Successful companies focus on fewer markets and sell through partnerships.

Thursday, October 06 2011 || News || BY Marta Steeman, Businessday.co.nz

New Zealand technology companies tend to go it alone, miss out on high growth through partnerships and tend to remain small fry.

The third annual market measures survey of more than 150 technology firms shows a focused approach to sales and marketing is most likely to deliver results for the country's hi-tech companies.

The survey was organised by Christchurch and Auckland marketing companies Concentrate and Swaytech and sponsored by PricewaterhouseCoopers. It is their third annual survey.

"The top performers have a relatively simple recipe for success – it is all about focus and intensity," Concentrate managing director Owen Scott said. The highest growth firms focused on fewer markets with fewer products than the average, generally sold through partners and aggressively promoted to market segments using a mix of traditional and new tactics, he said.

A key weakness was an over-reliance on direct sales. Just over half the companies had staff in export markets, such as in sales and marketing, installation and training and customer support.
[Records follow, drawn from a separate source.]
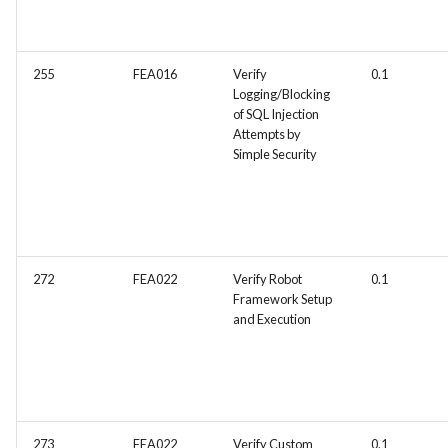
environment (e.g., Test
automation tools)
255
FEA016
Verify
0.1
Logging/Blocking
of SQL Injection
Attempts by
Simple Security
272
FEA022
Verify Robot
0.1
Framework Setup
and Execution
273
FEA022
Verify Custom
0.1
Only a minority used distribution channels.

"High growth is associated with partnering, but not enough exporters are using channels to get their products to offshore markets," the report said.
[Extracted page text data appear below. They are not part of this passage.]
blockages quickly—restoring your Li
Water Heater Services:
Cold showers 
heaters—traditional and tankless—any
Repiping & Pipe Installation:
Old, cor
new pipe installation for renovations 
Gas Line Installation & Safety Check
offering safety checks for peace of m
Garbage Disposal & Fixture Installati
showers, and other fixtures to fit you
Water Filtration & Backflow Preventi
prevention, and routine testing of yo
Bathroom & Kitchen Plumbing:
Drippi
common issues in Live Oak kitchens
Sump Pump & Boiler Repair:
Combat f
The 2010 and 2011 reports depict the hi-tech and information technology companies as "brave pioneers out there in international markets alone".

"It is likely the tech industry overall will achieve greater growth and scale if firms place greater emphasis on developing effective channels."

PricewaterhouseCoopers partner Owen Gibson said continued revenue growth and a rise in the number of companies exporting were encouraging signs.

The report said the companies' turnover grew 48 per cent on average in 2011, compared with 40 per cent growth on average in 2010. Even established technology firms recorded 21 per cent growth on average in 2011.

"Despite some cutbacks in sales and marketing spend, growth and exporting seem to be back on the business agenda and some businesses are investing in partnering to help them get offshore," Gibson said.

The report said most of the tech companies were constrained by a lack of capital at every stage of their growth and often found qualified and highly skilled staff difficult to get.

Of those surveyed, 38 per cent brought in less than $1 million in revenues a year, with about half between $1m and $9.9m, and only about 18 per cent over $10m.

To compete, their pricing was good but often cheaper than niche international rivals, large multinationals and local businesses in their export markets.

The companies also focused on slow-moving sectors such as health, utilities, community services and defence, and not many on agriculture, which was the most closely aligned sector with New Zealand's brand. Only 4 per cent of the companies sold high-tech products to agriculture companies.

Most went overseas quite quickly to sell their products, with 64 per cent of startups selling in export markets, shattering the myth that companies tended to build capability and resources in New Zealand first.

On average, about 42 per cent of the firms' revenues were from overseas sales. Most focused on selling in Australia first, with the United States a clear second, and startups were increasingly selling in tech-savvy Asian markets.